The calculation you want is just the longest loop.

Understood.

Teemok said:

19ft sounds very high.

I think what happened here is that I was calculating the head loss in the PEX itself incorrectly.

The Uponor 1.2" hePEX table tells me that at 180F, every 100' I'm going to get 12.2 ft of head loss at 2.1 GPM. But that's the GPM for the whole manifold, not the loop itself. Most of my loops only need .2-.6 GPM. See my new calcs below.





My formula for getting that GPM is: GPM = 0.002*BTU/(Temperature Drop, F)

For me that’s: 0.002 x 3690 BTU (Existing radiator's raiting at 170F) = 7.38. Then divide that by 20 and you get .4 GPM.
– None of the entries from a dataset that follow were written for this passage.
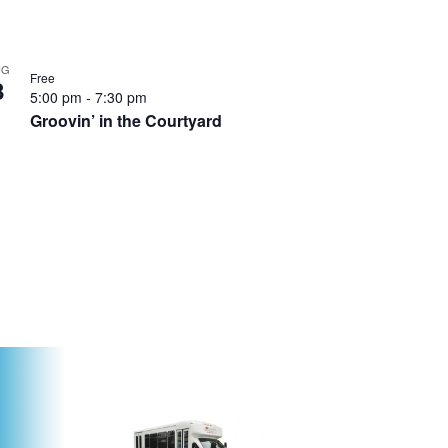
UG
Free
8
5:00 pm
-
7:30 pm
Groovin’ in the Courtyard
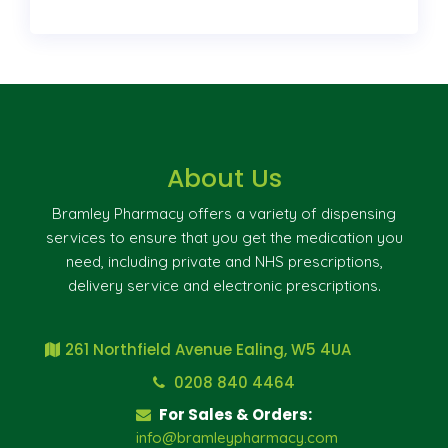
About Us
Bramley Pharmacy offers a variety of dispensing
services to ensure that you get the medication you
need, including private and NHS prescriptions,
delivery service and electronic prescriptions.
261 Northfield Avenue Ealing, W5 4UA
0208 840 4464
For Sales & Orders:
info@bramleypharmacy.com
Max head loss on any loop is 2.6-3.0 ft with just the PEX.

Did I do that correctly?

Now to calculate the other components!

Teemok said:

You already have Taco zone valves?

Nope. Haven't even installed anything around the boiler yet.

Teemok said:

I said 3ft of head for the boiler not as a fact but as a number for a calc. example. You never gave an exact boiler model number. Cast iron boiler head loss is normally very low. @8GPM it might be 0.5' or less. When @24GPM it will be more depending on your model.

My boiler is 133 BTU (Weil-McLain CGa-5). Here's the manual! I can't find anything about head loss or pressure drop. I'll assume .5 for now since my whole system should be ~7GPM.

Teemok said:

Your near boiler piping size is? The piping from the manifolds is how long and what size, how many 90's and joins together with the other manifold pipes where and how? Total nipples and 90's is not needed just the fittings involved in the longest loop.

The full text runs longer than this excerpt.